Relationships between Campi Flegrei and Mt. Somma volcanism: evidence from melt inclusions in clinopyroxene phenocrysts from volcanic breccia xenoliths

We present compositions of reheated melt inclusions in clinopyroxene phenocrysts from three mafic xenoliths in Breccia Museo, Campi Flegrei, Italy. Melt inclusion compositions are remarkably different from the compositions of known contemporary Campi Flegrei lavas, being significantly enriched in K2O and depleted in Na2O. Some differences are also evident in FeO (total Fe as FeO) and TiO2 contents. The clinopyroxene phenocrysts could not have crystallised from Campi Flegrei magmas. We suggest that they originated from a volcanic system genetically very similar to, and possibly linked with, the > 14 ka volcanic system of Mt. Somma, another Campanian volcano ~30km east from Campi Flegrei, from which Vesuvius subsequently developed.

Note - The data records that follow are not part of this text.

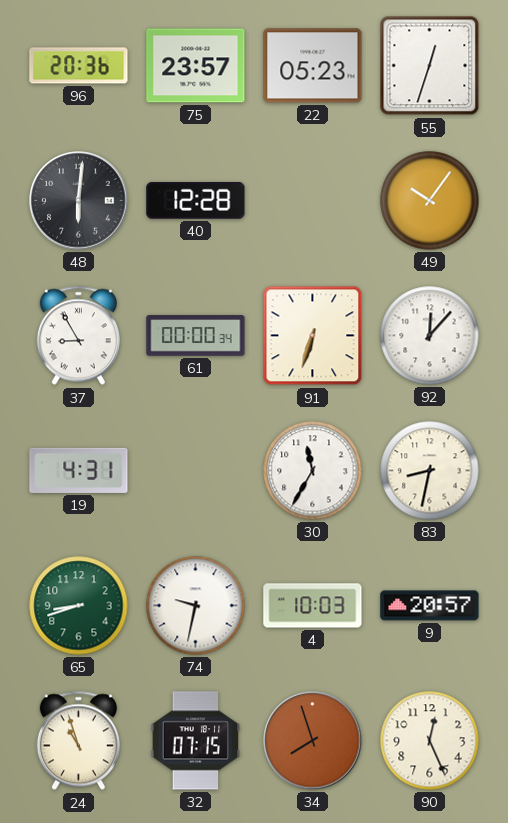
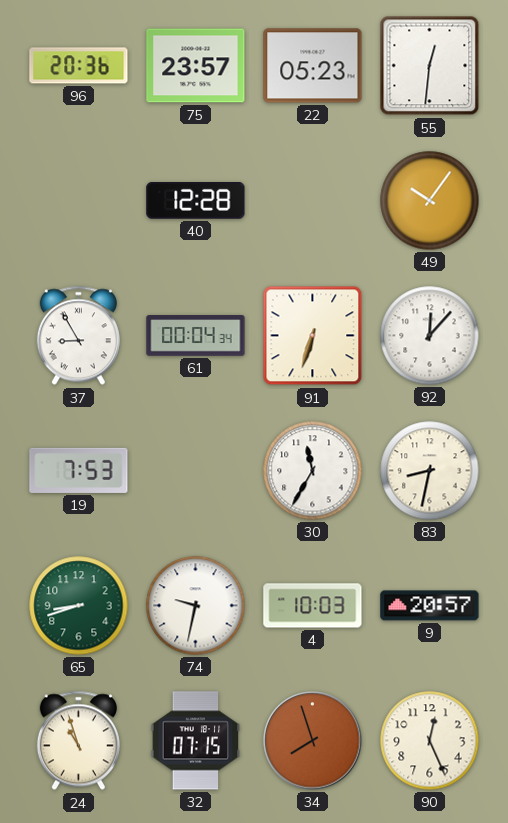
55: 12:33 -> 12:31
48: 6:01 -> none
61: 00:00 -> 00:04
19: 4:31 -> 7:53
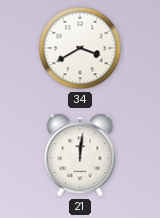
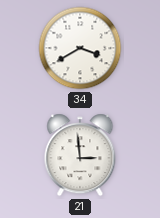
21: 12:01 -> 2:59
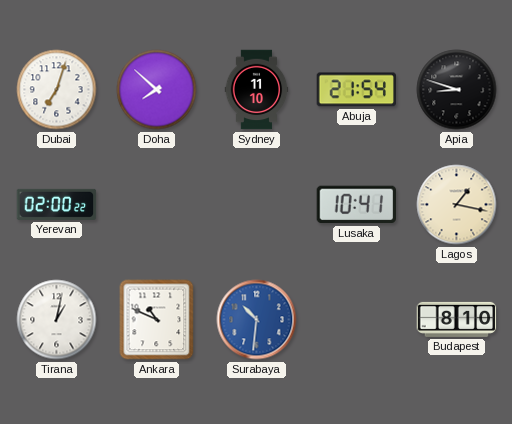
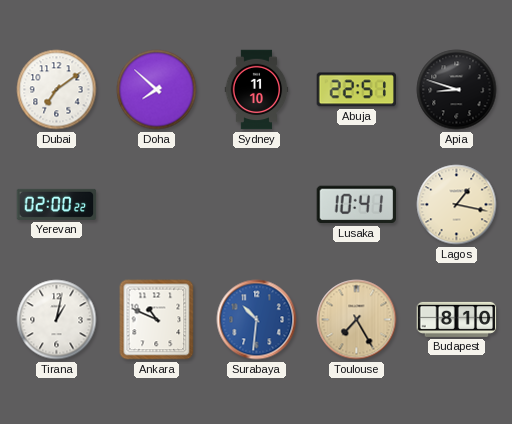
Dubai: 7:03 -> 7:09
Abuja: 21:54 -> 22:51
Toulouse: none -> 7:25
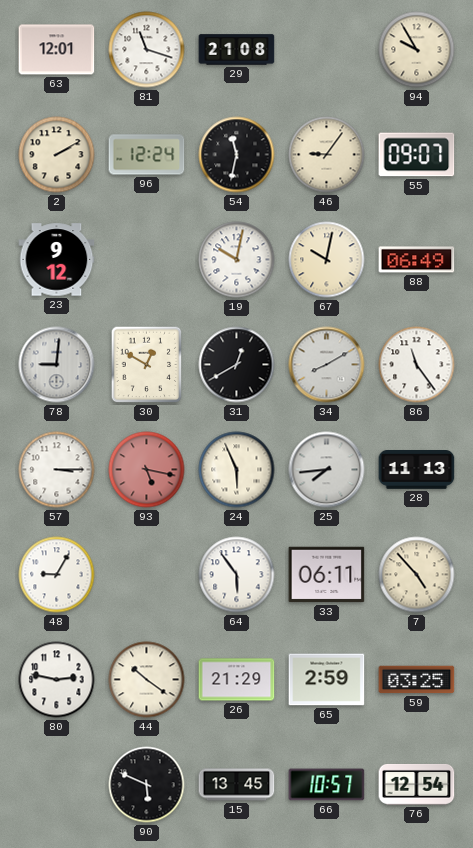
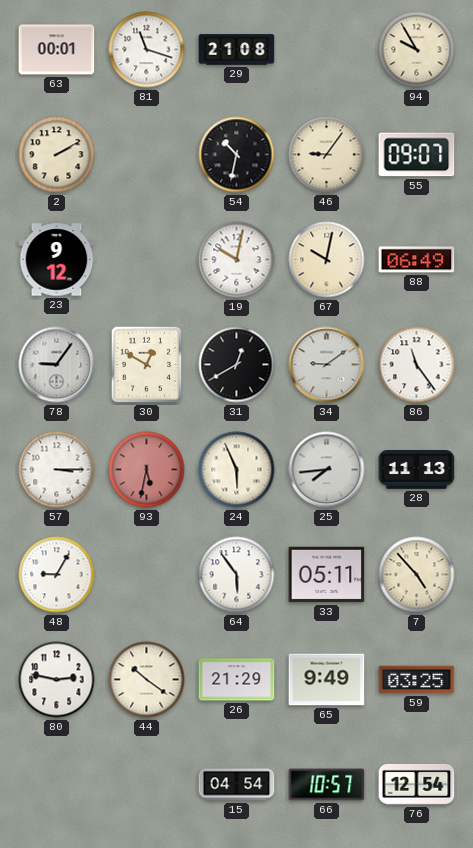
63: 12:01 -> 00:01
96: 12:24 -> none
54: 11:32 -> 10:32
78: 9:01 -> 9:06
34: 8:10 -> 9:09
93: 5:17 -> 5:32
33: 06:11 -> 05:11
65: 2:59 -> 9:49
90: 5:49 -> none
15: 13:45 -> 04:54
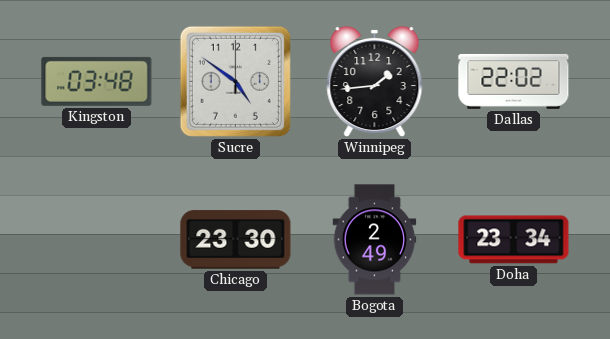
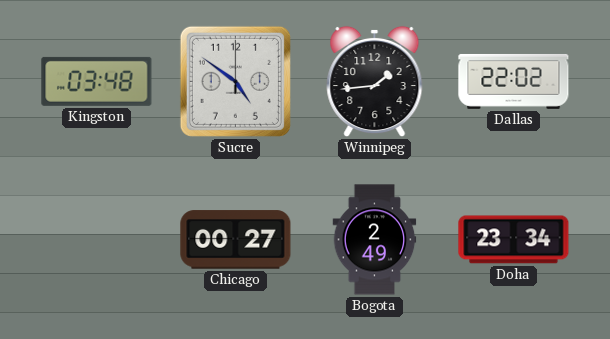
Chicago: 23:30 -> 00:27
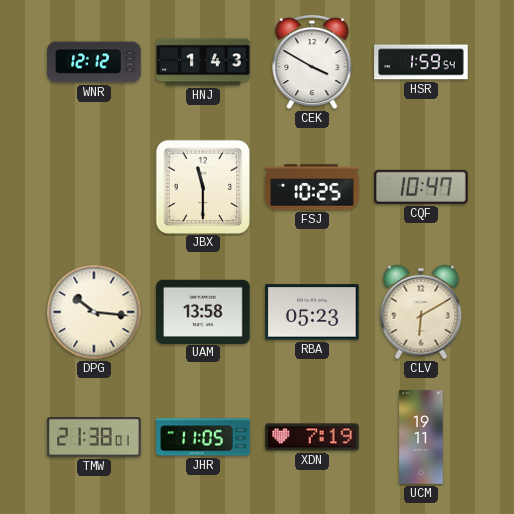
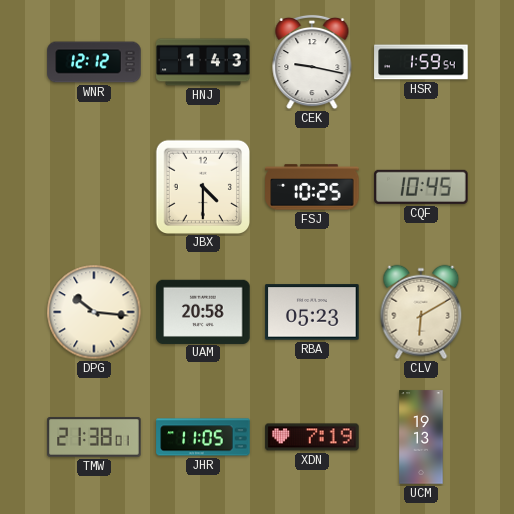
CEK: 3:50 -> 9:17
JBX: 11:30 -> 4:30
CQF: 10:47 -> 10:45
UAM: 13:58 -> 20:58
UCM: 19:11 -> 19:13
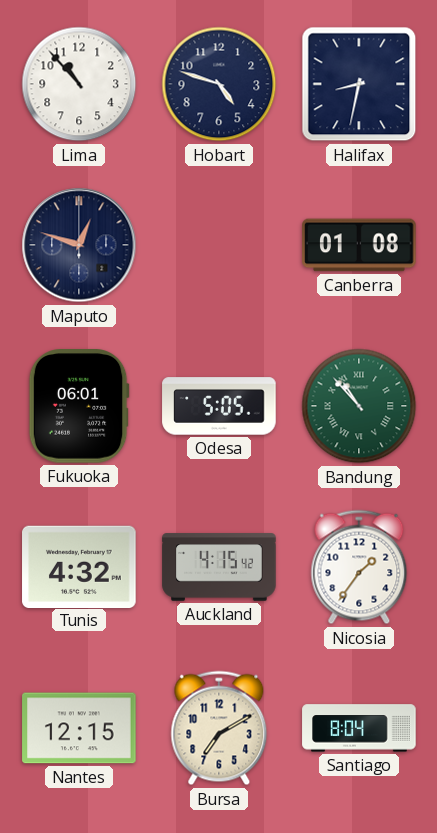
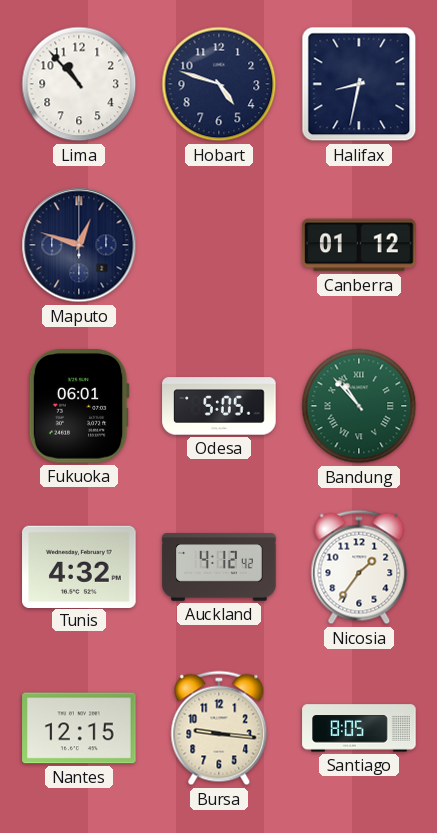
Canberra: 01:08 -> 01:12
Auckland: 4:15 -> 4:12
Bursa: 7:10 -> 9:16
Santiago: 8:04 -> 8:05
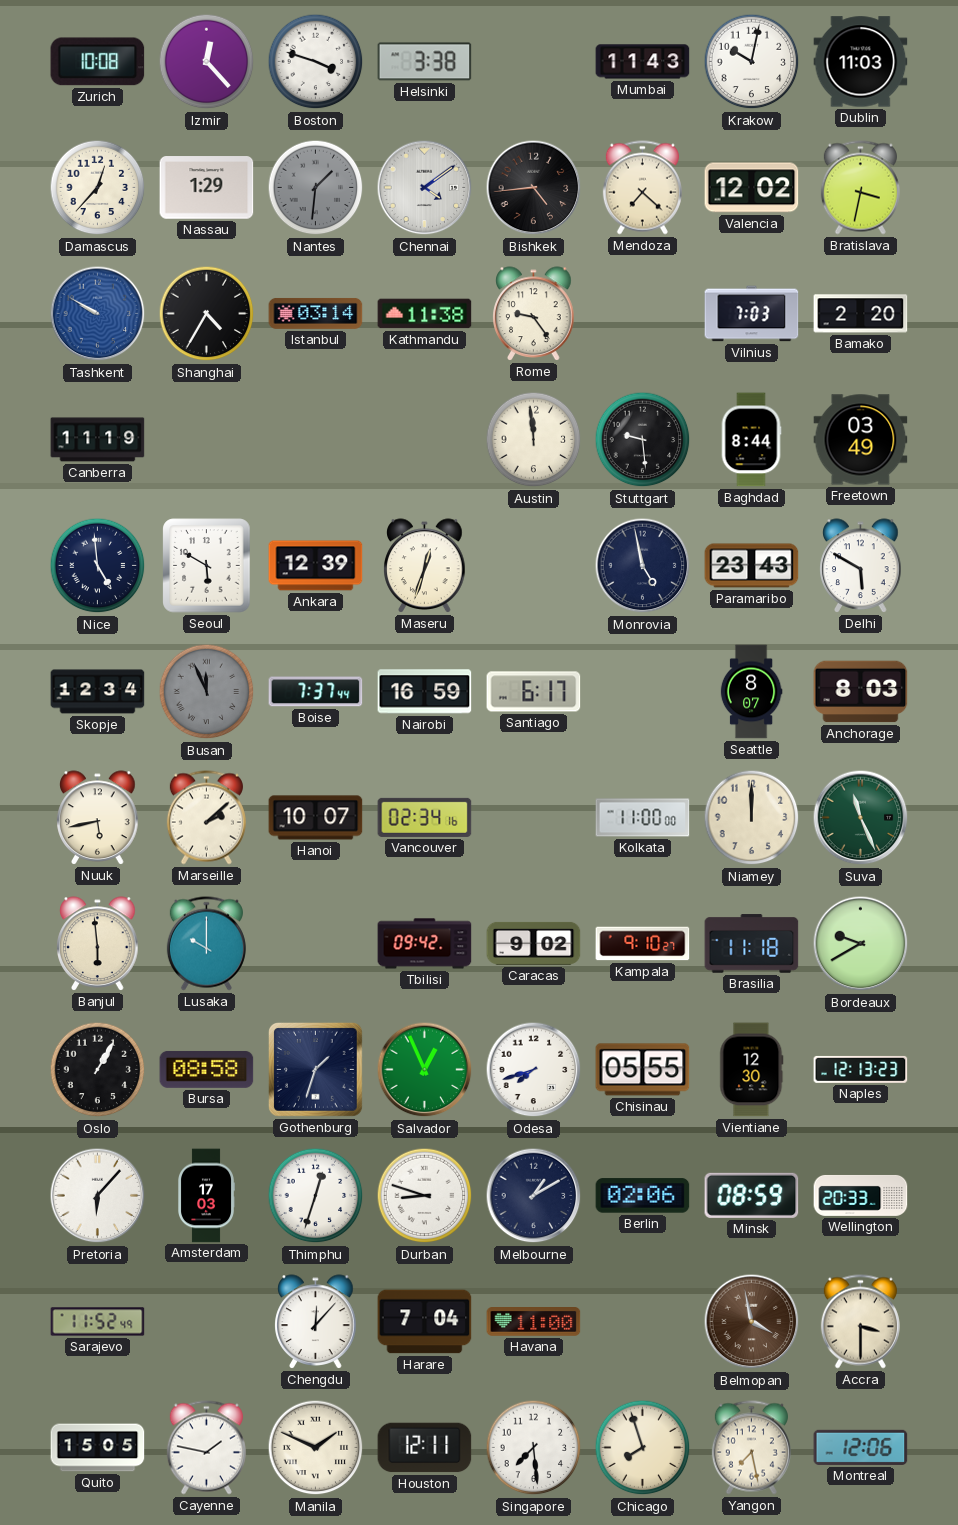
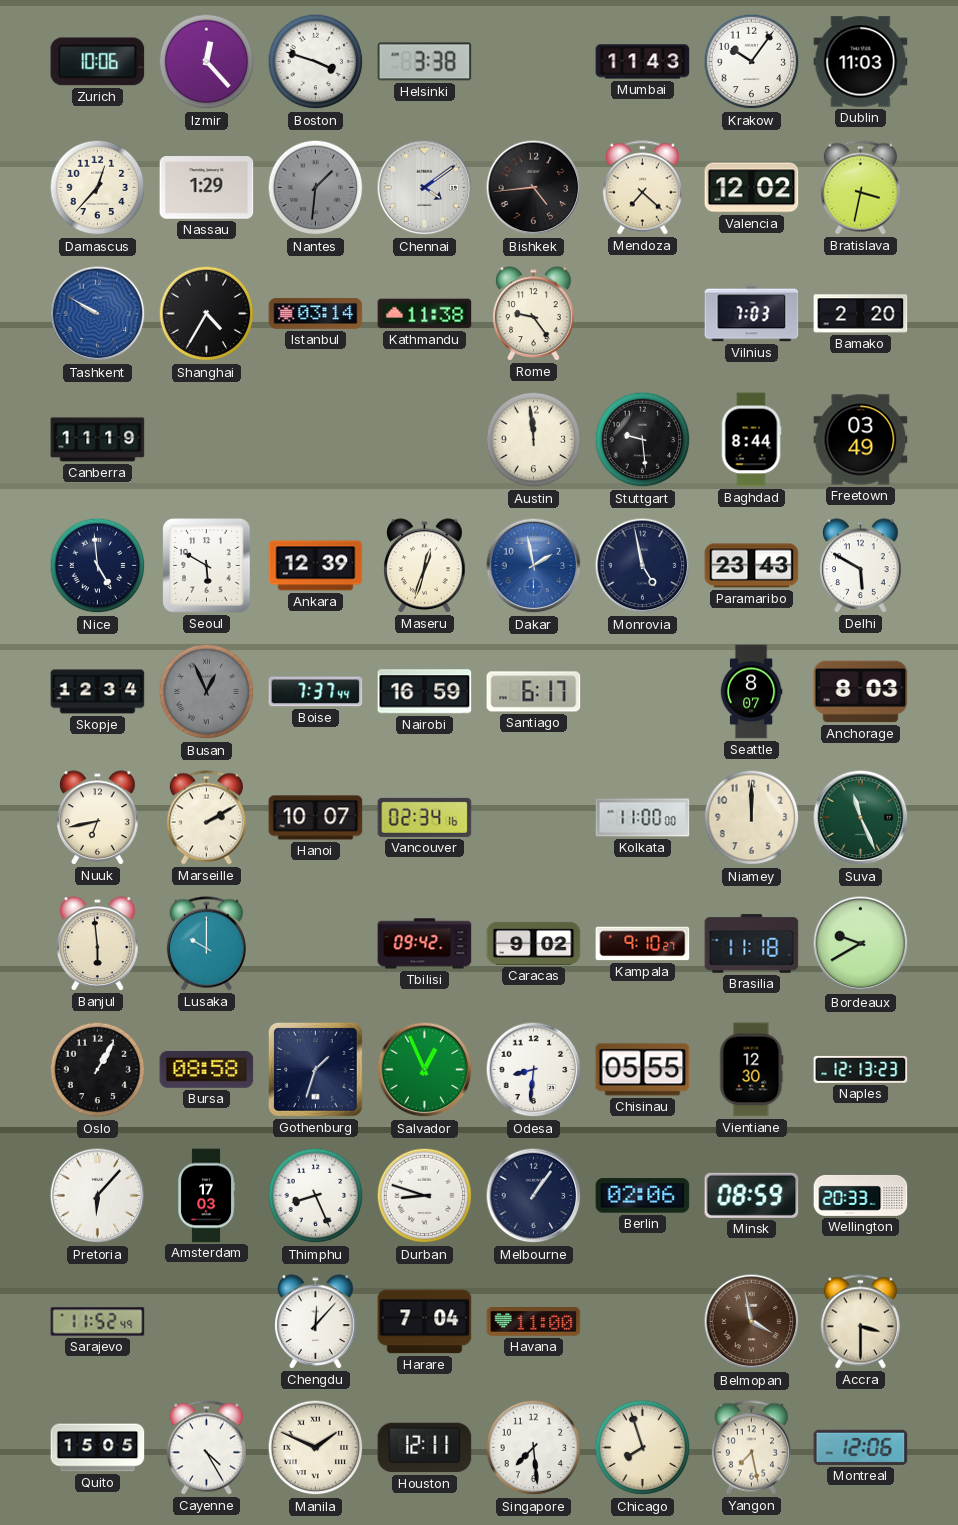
Zurich: 10:08 -> 10:06
Krakow: 10:02 -> 10:06
Dakar: none -> 1:58
Busan: 11:56 -> 12:56
Nuuk: 5:43 -> 6:43
Marseille: 2:08 -> 2:10
Odesa: 7:42 -> 8:31
Thimphu: 12:33 -> 8:26
Melbourne: 1:10 -> 1:06
Cayenne: 1:47 -> 4:25
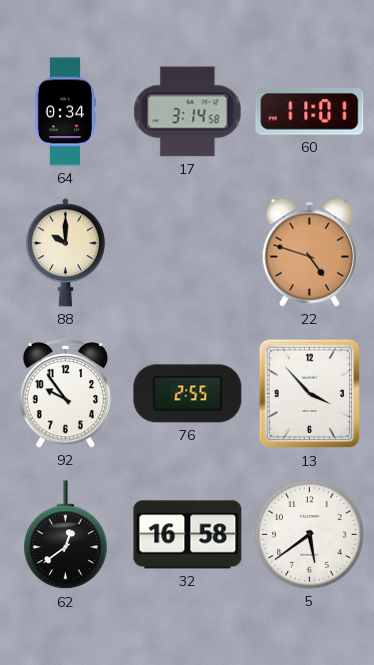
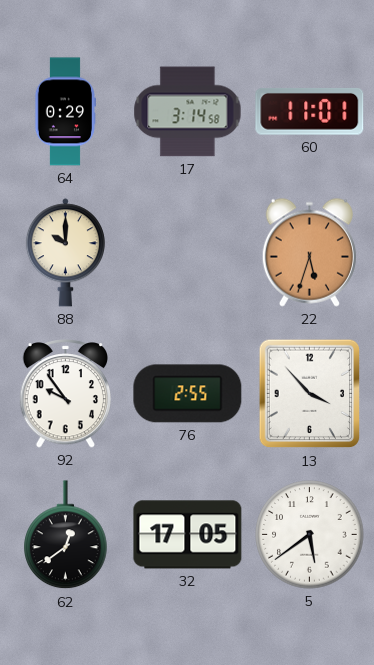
64: 0:34 -> 0:29
22: 4:48 -> 5:33
32: 16:58 -> 17:05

This result indicates a close relationship (or link) between the two volcanic systems which have until now been considered separate. We speculate that the link was established prior to eruption of the Neapolitan Yellow Tuff (NYT) (~12 ka). The xenoliths were derived from a volcanic system older than the host breccias themselves. We suggest that this older volcanism had close similarities with the volcanism of the older products of Mt. Somma (~25 ka)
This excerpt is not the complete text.